Topical items and views on the impact of digitisation on publishing and its content and the issues that make the news. This blog follows the report 'Brave New World', (http://www.ewidgetsonline.com/vcil/bravenewworld.html ), published by the Booksellers Association of the UK and Ireland and authored by Martyn Daniels. The views and comments expressed are those of the author.
Thursday, March 31, 2011
Will Kinect Be Bigger Than Tablets?
Speaking at a lunch held in Sydney by the Committee for Economic Development of Australia (CEDA), Microsoft ‘s chief research and strategy officer Craig Mundie, has predicted the death of tablets and claims that their existence will be short lived as they get squeezed by the ever decreasing gap between smartphones and laptops. He said, "I think there's an important distinction - and frankly one we didn't jump on at Microsoft fast enough - between mobile and portable,"
So is he right or wrong and is it merely a push to get PR or a genuine vision of change?
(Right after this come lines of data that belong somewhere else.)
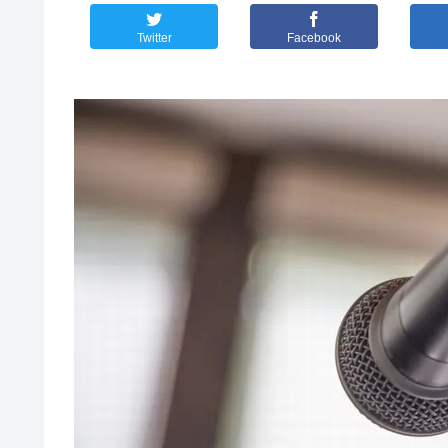
Twitter
Facebook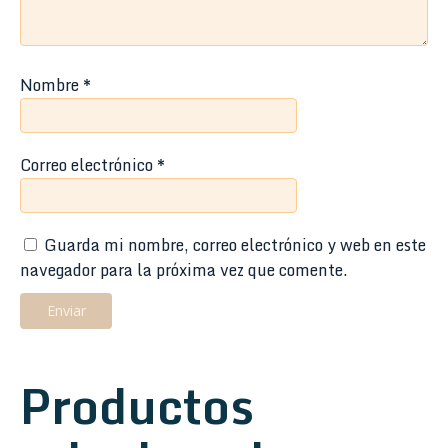
Nombre
*
Correo electrónico
*
Guarda mi nombre, correo electrónico y web en este
navegador para la próxima vez que comente.
Productos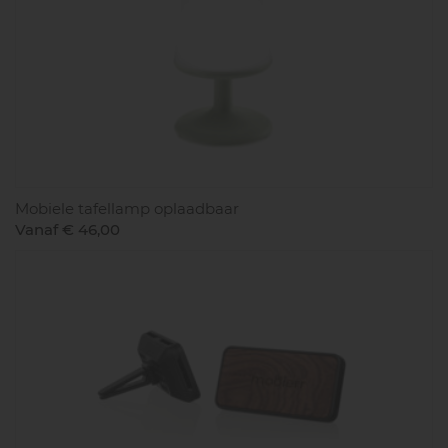
Mobiele tafellamp oplaadbaar
Vanaf € 46,00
What we do know is that the tablet is consumer market’s hot device today, but that means little as technology can change so fast. We know Miscrosoft is working to get their own tablet OS out this year but that they pulled the plug on their own Courier tablet last year.
Mundie admitted Microsoft’s failings but that they are determined to go after the smartphone market and even envisages a phone that beams light directly into your retina so you can view HDTV.
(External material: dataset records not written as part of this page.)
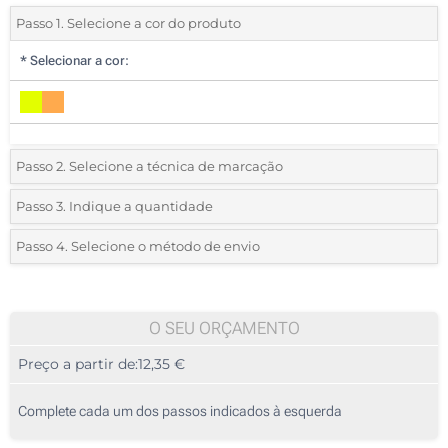
Passo 1. Selecione a cor do produto
*
Selecionar a cor:
Passo 2. Selecione a técnica de marcação
*
Selecione o tipo de marcação e as cores do logotipo:
Passo 3. Indique a quantidade
*
Pedido mínimo 10 (total de pedido)
Passo 4. Selecione o método de envio
1 Cor (Num lado)
Standard
Deve selecionar uma cor para ver as quantidades e tamanhos
2 Cores (Num lado)
disponíveis.
O SEU ORÇAMENTO
Transferência digital a cores (Num lado)
Preço a partir de:
12,35 €
Calcular preço
Sem impressão
Complete cada um dos passos indicados à esquerda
As for desktops, Mundie predicted, " the successor to the desktop is the room, that instead of thinking that the computer is just something on the desk that you go and sit in front of, (in the) future basically the whole room is the computer and you go in it."
Mundie discussed the Xbox 360 Kinect motion-sensing accessory will be be soon offered for the PC. This could be very interesting as it starts to free the computer interface and make in more intuitive using gestures and voice commands, or what Mundie calls this the "natural user interface". This could revolutionise many aspects of technology and human interface such as teaching, healthcare etc. This by itself could change the way we look at and interface with technology and even support some of the thinking expressed by Mundie re tablets.
Mundie predicts that within five years computers and televisions would be sold with Kinect sensors built in.